Parameter-Varying Control Using Reference Policies and Transformer-Based PPO

  • Meena, Lokendra (The Ohio State University)
  • Han Veiga, Maria (The Ohio State University)
  • Liu, Xinyu (The Ohio State University)

Please login to view abstract download link

We present a generalized, data-driven framework for solving parameter-varying control problems in complex dynamical systems. In many engineering applications, from additive manufacturing to robotics, the underlying physical parameters (e.g., thermal coefficients, stiffness, or friction) can vary significantly during operation. Some of the current strategies relies on Linear Parameter-Varying (LPV) techniques and Gain Scheduling, which require extensive manual tuning, or Model Predictive Control (MPC), which requires underlying physics models and need online computational resources. Although Deep Reinforcement Learning (DRL) offers a model-agnostic alternative, standard methods struggle to generalize across wide parameter ranges. This study addresses the question of how to use sparse, heterogeneous, reference policies (which works well for fixed parameters or for small local variations) to obtain a global control law for a wide range of parameter values without explicit model knowledge. We propose a custom Residual Transformer policy which combines the Multi-Head attention mechanism of Transformers, Residual learning and PPO to learn how to dynamically interpolate between references along with small correction term to final control.
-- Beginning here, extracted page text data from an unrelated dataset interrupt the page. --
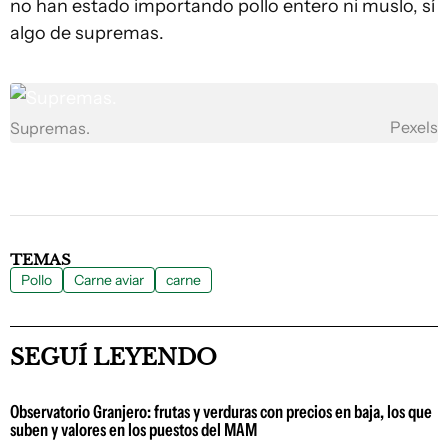
no han estado importando pollo entero ni muslo, sí
algo de supremas.
Pexels
Supremas.
TEMAS
Pollo
Carne aviar
carne
SEGUÍ LEYENDO
Observatorio Granjero: frutas y verduras con precios en baja, los que
suben y valores en los puestos del MAM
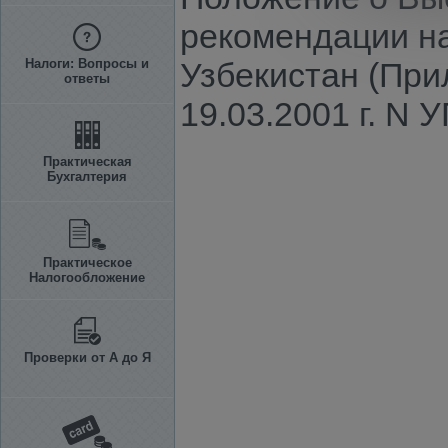
рекомендации на
Налоги: Вопросы и
Узбекистан (При
ответы
19.03.2001 г. N 
Практическая
Бухгалтерия
Практическое
Налогообложение
Проверки от А до Я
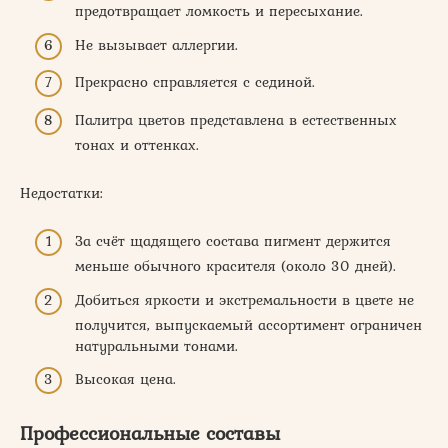
предотвращает ломкость и пересыхание.
Не вызывает аллергии.
Прекрасно справляется с сединой.
Палитра цветов представлена в естественных
тонах и оттенках.
Недостатки:
За счёт щадящего состава пигмент держится
меньше обычного красителя (около 30 дней).
Добиться яркости и экстремальности в цвете не
получится, выпускаемый ассортимент ограничен
натуральными тонами.
Высокая цена.
Профессиональные составы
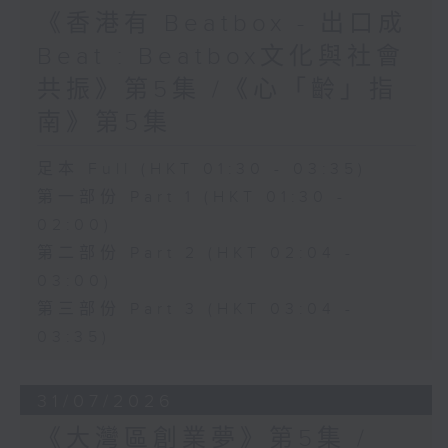
《香港有 Beatbox - 出口成
Beat : Beatbox文化與社會
共振》第5集 /《心「齡」指
南》第5集
足本 Full (HKT 01:30 - 03:35)
第一部份 Part 1 (HKT 01:30 -
02:00)
第二部份 Part 2 (HKT 02:04 -
03:00)
第三部份 Part 3 (HKT 03:04 -
03:35)
31/07/2026
《大灣區創業夢》第5集 /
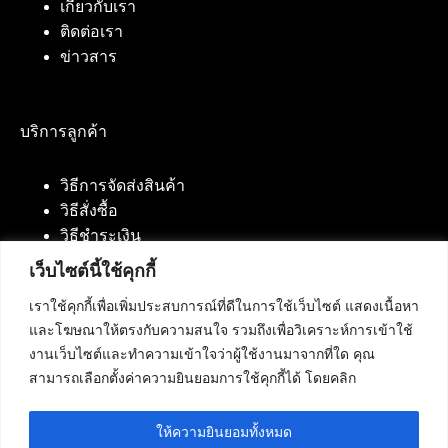
เกี่ยวกับเรา
ติดต่อเรา
ข่าวสาร
บริการลูกค้า
วิธีการจัดส่งสินค้า
วิธีสั่งซื้อ
วิธีชำระเงิน
เว็บไซต์นี้ใช้คุกกี้
เราใช้คุกกี้เพื่อเพิ่มประสบการณ์ที่ดีในการใช้เว็บไซต์ แสดงเนื้อหา
ติดต่อเรา
และโฆษณาให้ตรงกับความสนใจ รวมถึงเพื่อวิเคราะห์การเข้าใช้
งานเว็บไซต์และทำความเข้าใจว่าผู้ใช้งานมาจากที่ใด คุณ
บริษัท เน็ทฟิวชั่น คอมมิวนิเคชั่น จำกัด 420/94 ถนน
สามารถเลือกตั้งค่าความยินยอมการใช้คุกกี้ได้ โดยคลิก
นัมเบอร์วัน-ราม 2 แขวงดอกไม้, เขตประเวศ
กรุงเทพมหานคร 10250
ให้ความยินยอมทั้งหมด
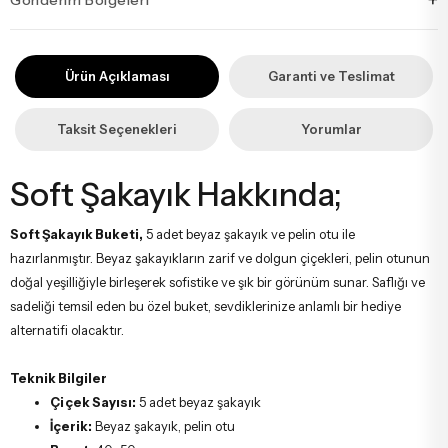
+
İstanbul’un tüm ilçelerine aynı özen ve tazelikle gönderim
yapıyoruz. Sevdiklerinize ulaştırmak istediğiniz çiçekler, özenle
Ürün Açıklaması
Garanti ve Teslimat
hazırlanarak İstanbul’un her noktasına güvenle teslim edilir.
Taksit Seçenekleri
Yorumlar
Soft Şakayık Hakkında;
Soft Şakayık Buketi,
5 adet beyaz şakayık ve pelin otu ile
hazırlanmıştır. Beyaz şakayıkların zarif ve dolgun çiçekleri, pelin otunun
doğal yeşilliğiyle birleşerek sofistike ve şık bir görünüm sunar. Saflığı ve
sadeliği temsil eden bu özel buket, sevdiklerinize anlamlı bir hediye
alternatifi olacaktır.
Teknik Bilgiler
Çiçek Sayısı:
5 adet beyaz şakayık
İçerik:
Beyaz şakayık, pelin otu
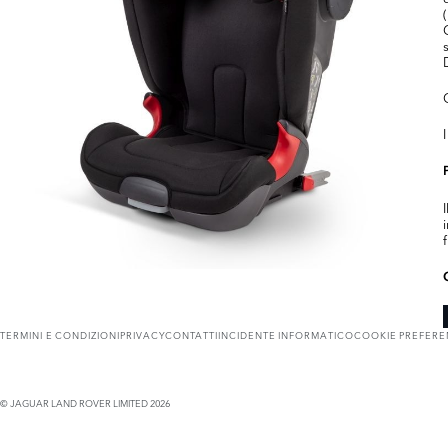
TERMINI E CONDIZIONI
PRIVACY
CONTATTI
INCIDENTE INFORMATICO
COOKIE PREFER
© JAGUAR LAND ROVER LIMITED 2026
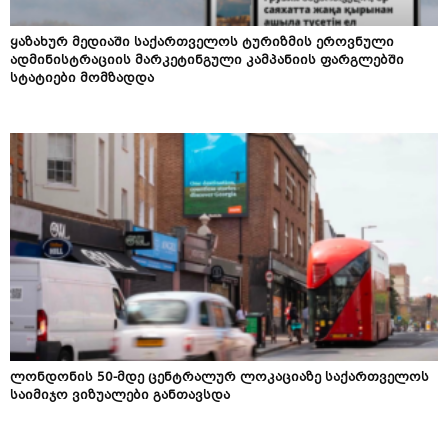
ყაზახურ მედიაში საქართველოს ტურიზმის ეროვნული
ადმინისტრაციის მარკეტინგული კამპანიის ფარგლებში
სტატიები მომზადდა
ლონდონის 50-მდე ცენტრალურ ლოკაციაზე საქართველოს
საიმიჯო ვიზუალები განთავსდა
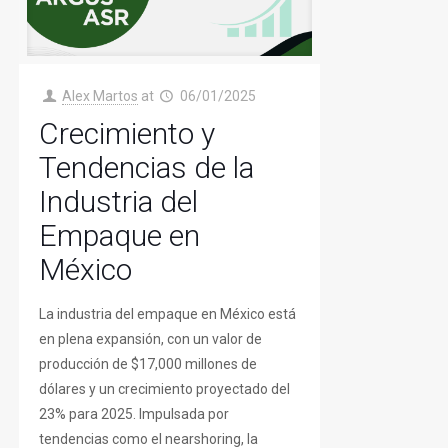
Alex Martos
at
06/01/2025
Crecimiento y
Tendencias de la
Industria del
Empaque en
México
La industria del empaque en México está
en plena expansión, con un valor de
producción de $17,000 millones de
dólares y un crecimiento proyectado del
23% para 2025. Impulsada por
tendencias como el nearshoring, la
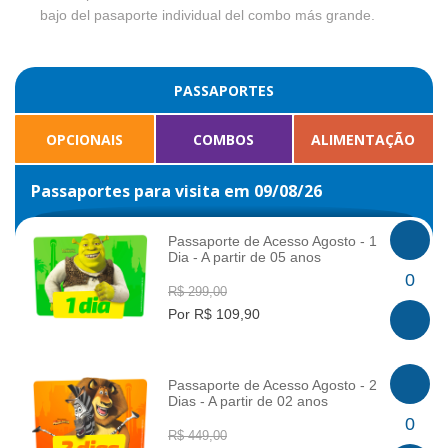
bajo del pasaporte individual del combo más grande.
PASSAPORTES
OPCIONAIS
COMBOS
ALIMENTAÇÃO
Passaportes para visita em 09/08/26
Passaporte de Acesso Agosto - 1
Dia - A partir de 05 anos
INFO
0
R$ 299,00
Por R$ 109,90
Passaporte de Acesso Agosto - 2
Dias - A partir de 02 anos
INFO
0
R$ 449,00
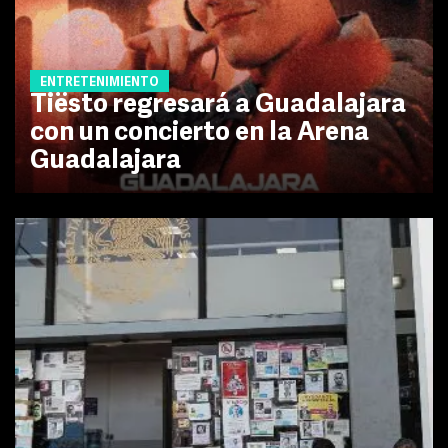
ENTRETENIMIENTO
Tiësto regresará a Guadalajara
con un concierto en la Arena
Guadalajara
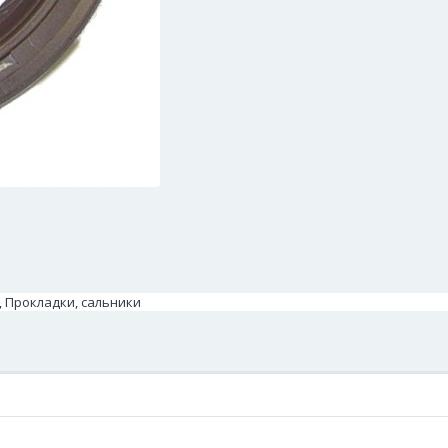
5, Прокладки, сальники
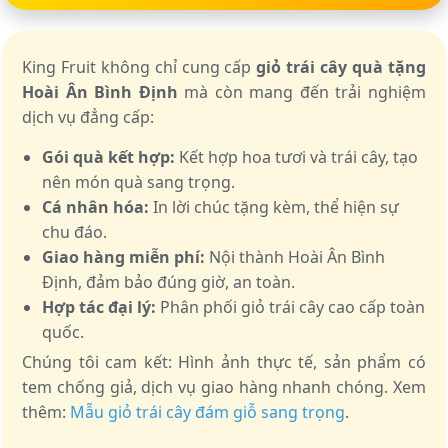
King Fruit không chỉ cung cấp
giỏ trái cây quà tặng
Hoài Ân Bình Định
mà còn mang đến trải nghiệm
dịch vụ đẳng cấp:
Gói quà kết hợp:
Kết hợp hoa tươi và trái cây, tạo
nên món quà sang trọng.
Cá nhân hóa:
In lời chúc tặng kèm, thể hiện sự
chu đáo.
Giao hàng miễn phí:
Nội thành Hoài Ân Bình
Định, đảm bảo đúng giờ, an toàn.
Hợp tác đại lý:
Phân phối giỏ trái cây cao cấp toàn
quốc.
Chúng tôi cam kết: Hình ảnh thực tế, sản phẩm có
tem chống giả, dịch vụ giao hàng nhanh chóng. Xem
thêm:
Mẫu giỏ trái cây đám giỗ sang trọng
.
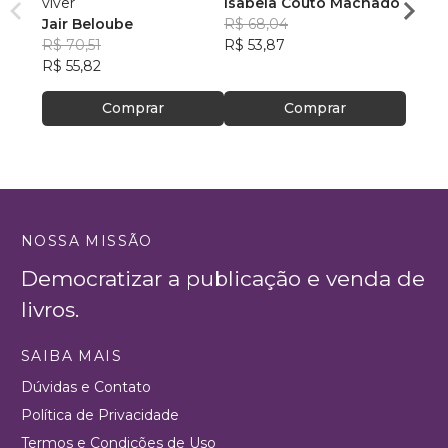
viver
Isabela Couto Machado
(prom
Jair Beloube
R$ 68,04
Vivia
R$ 70,51
R$ 53,87
R$ 59
R$ 55,82
R$ 47
Comprar
Comprar
NOSSA MISSÃO
Democratizar a publicação e venda de
livros.
SAIBA MAIS
Dúvidas e Contato
Política de Privacidade
Termos e Condições de Uso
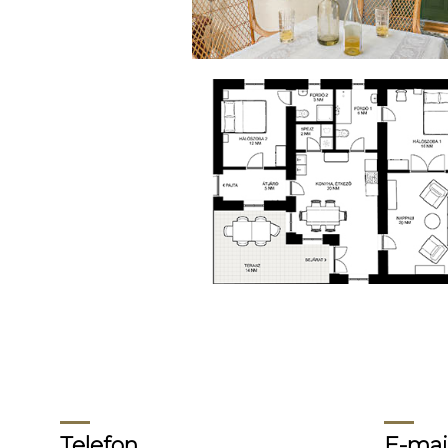
Telefon
E-mai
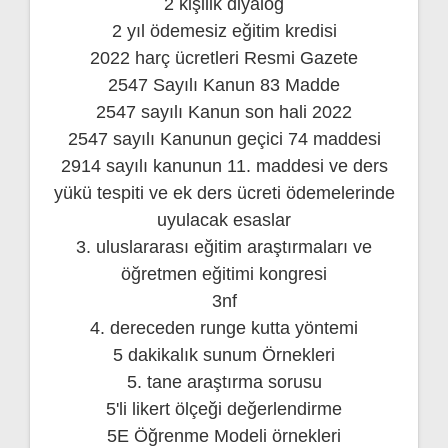
2 kişilik diyalog
2 yıl ödemesiz eğitim kredisi
2022 harç ücretleri Resmi Gazete
2547 Sayılı Kanun 83 Madde
2547 sayılı Kanun son hali 2022
2547 sayılı Kanunun geçici 74 maddesi
2914 sayılı kanunun 11. maddesi ve ders
yükü tespiti ve ek ders ücreti ödemelerinde
uyulacak esaslar
3. uluslararası eğitim araştırmaları ve
öğretmen eğitimi kongresi
3nf
4. dereceden runge kutta yöntemi
5 dakikalık sunum Örnekleri
5. tane araştırma sorusu
5'li likert ölçeği değerlendirme
5E Öğrenme Modeli örnekleri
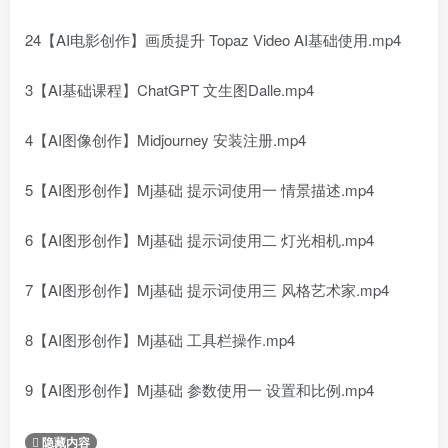
24【AI电影创作】画质提升 Topaz Video AI基础使用.mp4
3【AI基础课程】ChatGPT 文生图Dalle.mp4
4【AI图像创作】Midjourney 安装注册.mp4
5【AI图形创作】Mj基础 提示词使用一 情景描述.mp4
6【AI图形创作】Mj基础 提示词使用二 灯光相机.mp4
7【AI图形创作】Mj基础 提示词使用三 风格艺术家.mp4
8【AI图形创作】Mj基础 工具栏操作.mp4
9【AI图形创作】Mj基础 参数使用一 设置和比例.mp4
隐藏内容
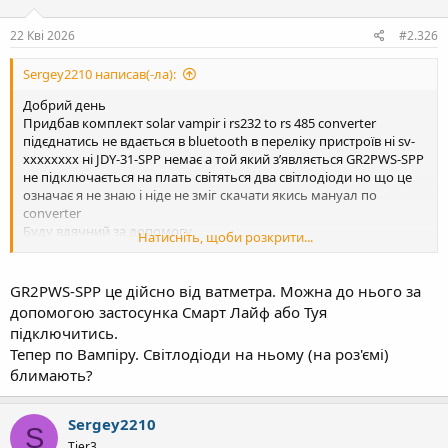
ї
:
22 Кві 2026
#2.326
Sergey2210 написав(-ла):
Добрий день
Придбав комплект solar vampir і rs232 to rs 485 converter
підєднатись не вдається в bluetooth в переліку пристроїв ні sv-
xxxxxxxx ні JDY-31-SPP немає а той який зʼявляється GR2PWS-SPP
не підключається на плать світяться два світлодіоди но що це
означає я не знаю і ніде не зміг скачати якись мануал по
converter
Буду вдячний за допомогу
Натисніть, щоби розкрити...
Десь читав що зʼявилась можливість під єднатись по wifi якщо
це можливо то під скажіть
У мене інвертор deye 6k-1 ф
GR2PWS-SPP це дійсно від ватметра. Можна до нього за
допомогою застосунка Смарт Лайф або Туя
підключитись.
Тепер по Вампіру. Світлодіоди на ньому (на роз'ємі)
блимають?
Sergey2210
S
Tier3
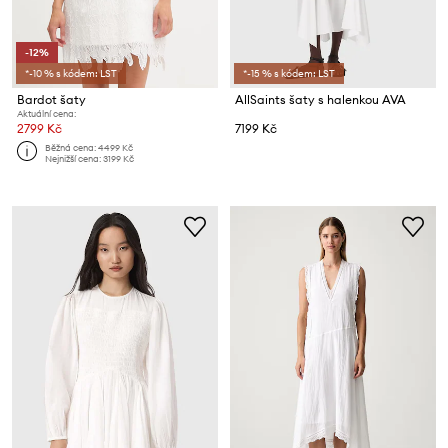
-12%
*-10 % s kódem: LST
*-15 % s kódem: LST
Bardot šaty
AllSaints šaty s halenkou AVA
Aktuální cena:
2799 Kč
7199 Kč
Běžná cena:
4499 Kč
Nejnižší cena:
3199 Kč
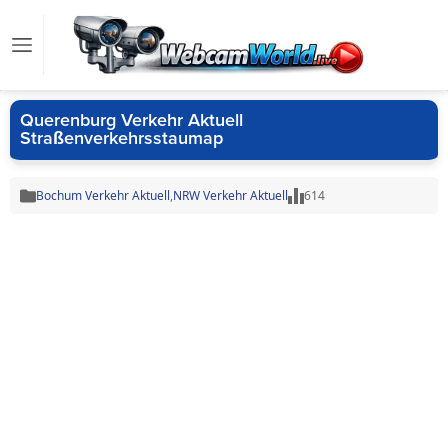
Querenburg Verkehr Aktuell
Straßenverkehrsstaumap
Bochum Verkehr Aktuell
,
NRW Verkehr Aktuell
614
We validate this methodology on numerical benchmark exhibiting transition from non-stiff to stiff as we vary the parameters and discontinuities with respect to the parameters. In terms of average reward and size of training data, our Transformer-based policy surpasses both, the individual reference policies and RL baselines where we simply add the parameters as another state variable for PPO. Additionally, we observe that the choice of input embedding (e.g., Fourier Features ) plays a role in resolving parameter sensitivity, though the attention mechanism remains robust across embedding types. The overall significance of this work lies in providing a data-driven meta-controller that is both interpretable and real-time capable for wide range of parameter variations.